Introduction

The Spin Sampler library is designed to study the thermodynamical properties of spin glasses. It provides tools to sample from the Boltzmann distribution of a spin system using Gibbs sampling. This document explains the physical details, sampling procedure, and the algorithm used.

Physical Details

We consider a system of \(N\) binary spins \(\boldsymbol{s} = (s_1, \cdots, s_N) \in \{-1, +1\}^N\) coupled with the Hamiltonian:

\[H(\boldsymbol{s}) = -\frac{1}{2} \sum_{i=1}^N J_{ij} s_i s_j\]

where the coupling matrix \(\boldsymbol{J} = (J_{ij})\) is typically random. The system is assumed to be in equilibrium with a thermal bath at temperature \(T = 1 / \beta\), and the equilibrium configurations \(\boldsymbol{s}\) follow the Boltzmann distribution.

\[\mu(\boldsymbol{s}) = \frac{e^{-\beta H(\boldsymbol{s})}}{Z_\beta}.\]

To describe these systems, we rely on order parameters (e.g., \(q\)) that are averages over the Boltzmann measure, but in practice we aproximate them with a Monte Carlo estimate based on a number of samples \(N_S\).

\[q = \langle Q(\boldsymbol{s}) \rangle \equiv \sum_{\boldsymbol{s}} Q(\boldsymbol{s}) \mu(\boldsymbol{s}) \approx \frac{1}{N_S} \sum_{t=1}^{N_S} Q(\boldsymbol{s}^{(t)}).\]

Sampling Procedure

To sample from the Boltzmann distribution, we use Gibbs sampling.
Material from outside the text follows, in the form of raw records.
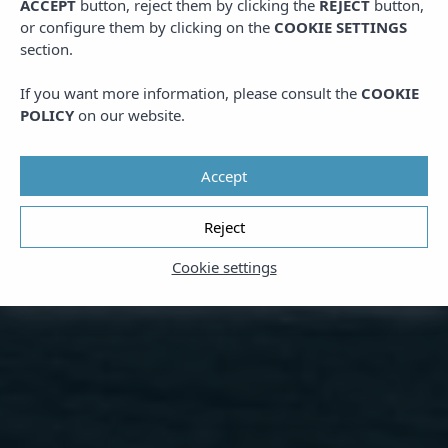
ACCEPT
button, reject them by clicking the
REJECT
button,
or configure them by clicking on the
COOKIE SETTINGS
section.
If you want more information, please consult the
COOKIE
POLICY
on our website.
Accept
Reject
Cookie settings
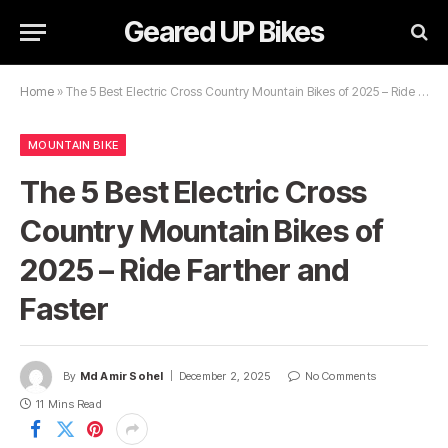
Geared UP Bikes
Home
»
The 5 Best Electric Cross Country Mountain Bikes of 2025 – Ride Farther and Faster
MOUNTAIN BIKE
The 5 Best Electric Cross
Country Mountain Bikes of
2025 – Ride Farther and
Faster
By
Md Amir Sohel
December 2, 2025
No Comments
11 Mins Read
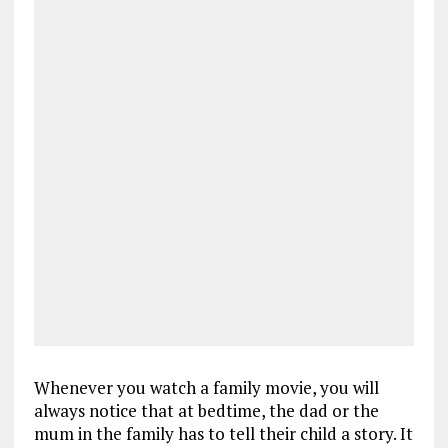
Whenever you watch a family movie, you will
always notice that at bedtime, the dad or the
mum in the family has to tell their child a story. It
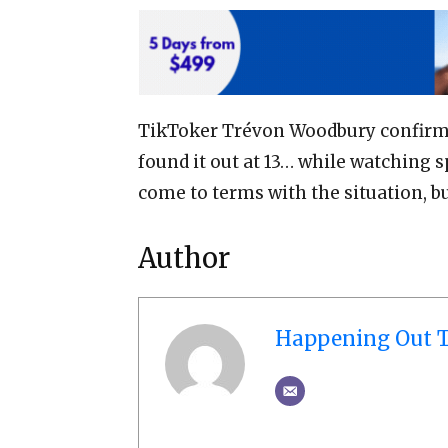
TikToker Trévon Woodbury confirme
found it out at 13… while watching s
come to terms with the situation, b
Author
Happening Out T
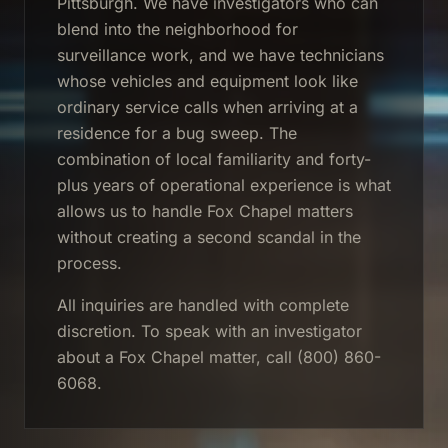
Pittsburgh. We have investigators who can
blend into the neighborhood for
surveillance work, and we have technicians
whose vehicles and equipment look like
ordinary service calls when arriving at a
residence for a bug sweep. The
combination of local familiarity and forty-
plus years of operational experience is what
allows us to handle Fox Chapel matters
without creating a second scandal in the
process.
All inquiries are handled with complete
discretion. To speak with an investigator
about a Fox Chapel matter, call (800) 860-
6068.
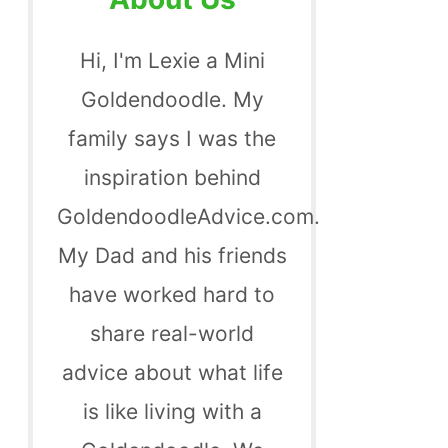
Hi, I'm Lexie a Mini
Goldendoodle. My
family says I was the
inspiration behind
GoldendoodleAdvice.com.
My Dad and his friends
have worked hard to
share real-world
advice about what life
is like living with a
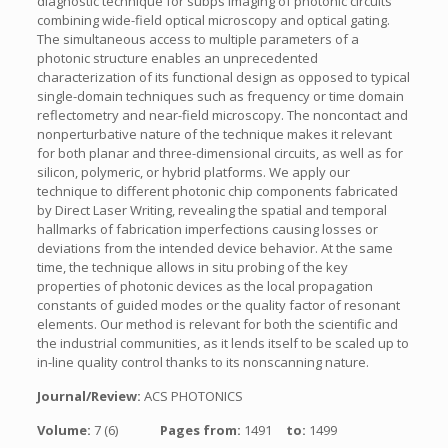
diagnostic technique for subps imaging of photonic circuits
combining wide-field optical microscopy and optical gating.
The simultaneous access to multiple parameters of a
photonic structure enables an unprecedented
characterization of its functional design as opposed to typical
single-domain techniques such as frequency or time domain
reflectometry and near-field microscopy. The noncontact and
nonperturbative nature of the technique makes it relevant
for both planar and three-dimensional circuits, as well as for
silicon, polymeric, or hybrid platforms. We apply our
technique to different photonic chip components fabricated
by Direct Laser Writing, revealing the spatial and temporal
hallmarks of fabrication imperfections causing losses or
deviations from the intended device behavior. At the same
time, the technique allows in situ probing of the key
properties of photonic devices as the local propagation
constants of guided modes or the quality factor of resonant
elements. Our method is relevant for both the scientific and
the industrial communities, as it lends itself to be scaled up to
in-line quality control thanks to its nonscanning nature.
Journal/Review:
ACS PHOTONICS
Volume:
7 (6)
Pages from:
1491
to:
1499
The algorithm updates spins one at a time using their conditional probability:

\[P(s_i = +1 \mid \boldsymbol{s}_{\setminus i}) = \frac{1}{1 + \exp(-2\beta h_i)},\]
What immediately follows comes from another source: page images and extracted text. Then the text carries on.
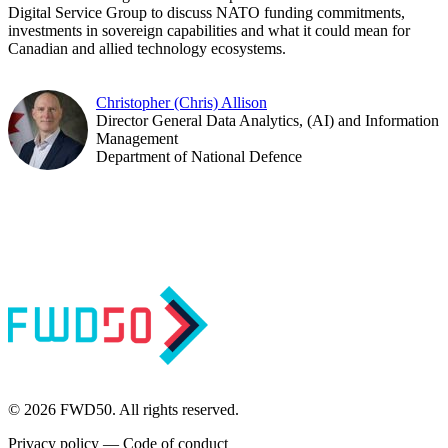
Digital Service Group to discuss NATO funding commitments,
investments in sovereign capabilities and what it could mean for
Canadian and allied technology ecosystems.
Christopher (Chris) Allison
Director General Data Analytics, (AI) and Information
Management
Department of National Defence
© 2026 FWD50. All rights reserved.
Privacy policy
—
Code of conduct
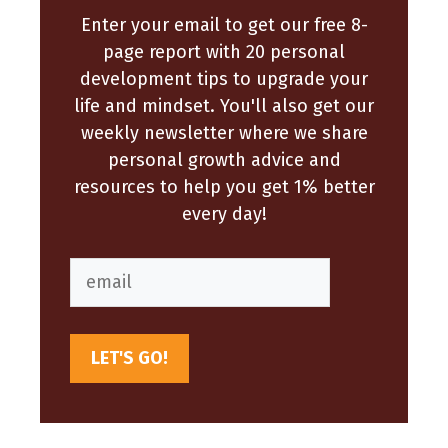
Enter your email to get our free 8-
page report with 20 personal
development tips to upgrade your
life and mindset. You'll also get our
weekly newsletter where we share
personal growth advice and
resources to help you get 1% better
every day!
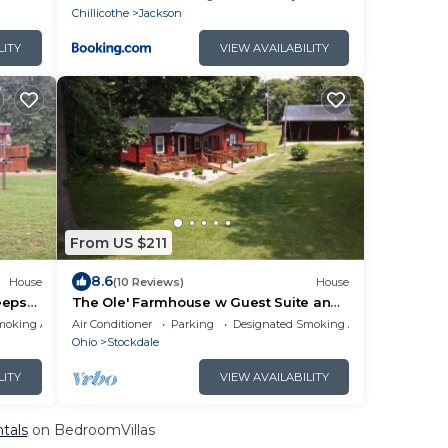
Chillicothe
Jackson
LITY
VIEW AVAILABILITY
From US $211
8.6
House
(10 Reviews)
House
eeps
The Ole' Farmhouse w Guest Suite and
Hot Tub
moking Area
Air Conditioner
Parking
Designated Smoking Area
Ohio
Stockdale
LITY
VIEW AVAILABILITY
ntals
on BedroomVillas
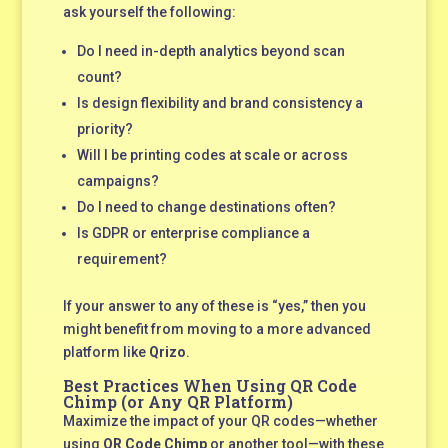
ask yourself the following:
Do I need in-depth analytics beyond scan
count?
Is design flexibility and brand consistency a
priority?
Will I be printing codes at scale or across
campaigns?
Do I need to change destinations often?
Is GDPR or enterprise compliance a
requirement?
If your answer to any of these is “yes,” then you
might benefit from moving to a more advanced
platform like
Qrizo
.
Best Practices When Using QR Code
Chimp (or Any QR Platform)
Maximize the impact of your QR codes—whether
using
QR Code Chimp
or another tool—with these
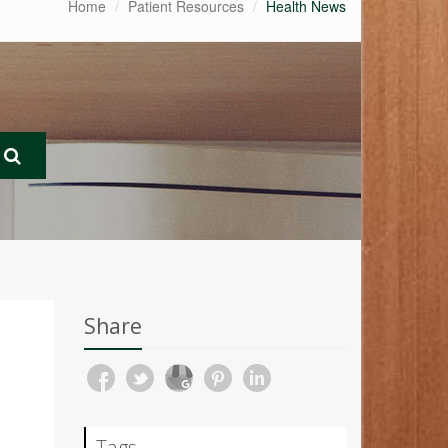
Home
Patient Resources
Health News
Share
Tags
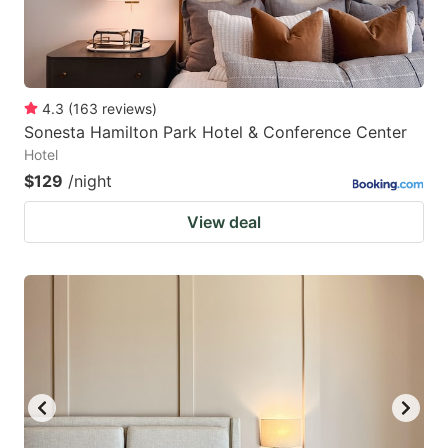
4.3
(
163
reviews
)
Sonesta Hamilton Park Hotel & Conference Center
Hotel
$129
/night
View deal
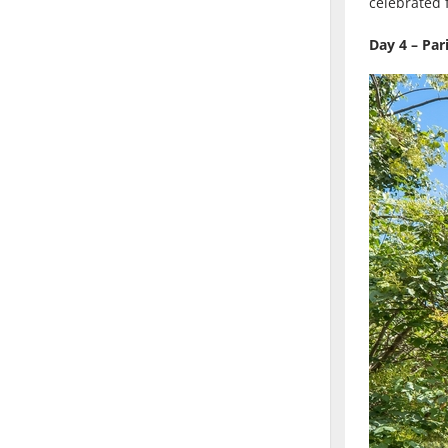
celebrated f
Day 4 – Pa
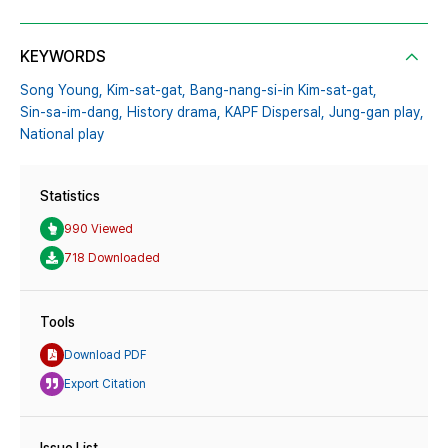
KEYWORDS
Song Young,
Kim-sat-gat,
Bang-nang-si-in Kim-sat-gat,
Sin-sa-im-dang,
History drama,
KAPF Dispersal,
Jung-gan play,
National play
Statistics
990 Viewed
718 Downloaded
Tools
Download PDF
Export Citation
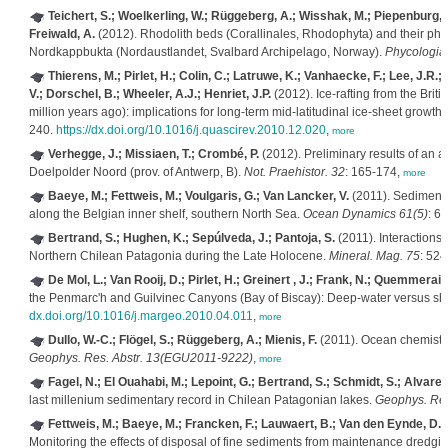
Teichert, S.; Woelkerling, W.; Rüggeberg, A.; Wisshak, M.; Piepenburg, 
Freiwald, A.
(2012). Rhodolith beds (Corallinales, Rhodophyta) and their phys
Nordkappbukta (Nordaustlandet, Svalbard Archipelago, Norway).
Phycologia
Thierens, M.; Pirlet, H.; Colin, C.; Latruwe, K.; Vanhaecke, F.; Lee, J.R.;
V.; Dorschel, B.; Wheeler, A.J.; Henriet, J.P.
(2012). Ice-rafting from the Briti
million years ago): implications for long-term mid-latitudinal ice-sheet growth 
240.
https://dx.doi.org/10.1016/j.quascirev.2010.12.020
,
more
Verhegge, J.; Missiaen, T.; Crombé, P.
(2012). Preliminary results of an a
Doelpolder Noord (prov. of Antwerp, B).
Not. Praehistor. 32
: 165-174,
more
Baeye, M.; Fettweis, M.; Voulgaris, G.; Van Lancker, V.
(2011). Sediment m
along the Belgian inner shelf, southern North Sea.
Ocean Dynamics 61(5)
: 6
Bertrand, S.; Hughen, K.; Sepúlveda, J.; Pantoja, S.
(2011). Interactions
Northern Chilean Patagonia during the Late Holocene.
Mineral. Mag. 75
: 524
De Mol, L.; Van Rooij, D.; Pirlet, H.; Greinert , J.; Frank, N.; Quemmerais, 
the Penmarc'h and Guilvinec Canyons (Bay of Biscay): Deep-water versus sha
dx.doi.org/10.1016/j.margeo.2010.04.011
,
more
Dullo, W.-C.; Flögel, S.; Rüggeberg, A.; Mienis, F.
(2011). Ocean chemistry 
Geophys. Res. Abstr. 13(EGU2011-9222)
,
more
Fagel, N.; El Ouahabi, M.; Lepoint, G.; Bertrand, S.; Schmidt, S.; Alvarez,
last millenium sedimentary record in Chilean Patagonian lakes.
Geophys. Res
Fettweis, M.; Baeye, M.; Francken, F.; Lauwaert, B.; Van den Eynde, D.; 
Monitoring the effects of disposal of fine sediments from maintenance dredgi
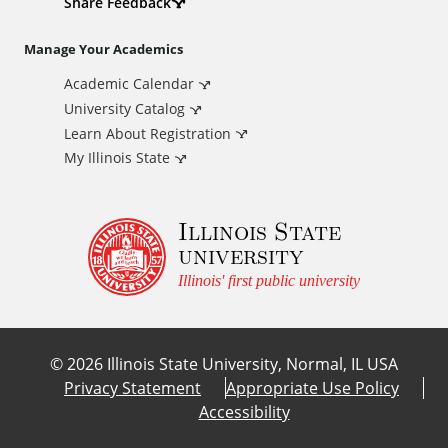
d
Share Feedback
i
Manage Your Academics
Academic Calendar
t
University Catalog
i
Learn About Registration
My Illinois State
o
Illinois State
n
university
a
Illinois' first public university
l
©
2026
Illinois State University, Normal, IL USA
L
Privacy Statement
Appropriate Use Policy
Accessibility
i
where the local field at site \(i\) is given by

\[h_i = \sum_{j \neq i} J_{ij} s_j.\]

Algorithm

The Gibbs sampling algorithm starts at \(t=0\) with the initial configuration \(\boldsymbol{s}^{(0)} \in \{-1, +1\}^N, \;\) and continues as:

Visual representation of the Gibbs sampling algorithm

The only important thing to notice about the algorithm is that the inner loop over \(N\) (refered in the library as gibbs_step) must be done sequentially because the value of spin \(i\) at time \(t\) depends on the values of all other spins \(j<i\) that were already updated in the same \(t\). This is different from other sampling problems where the update \((t-1) \rightarrow(t)\) can be done in a single step and even if there are many variables involved one could use parallelization techniques to make the update efficient.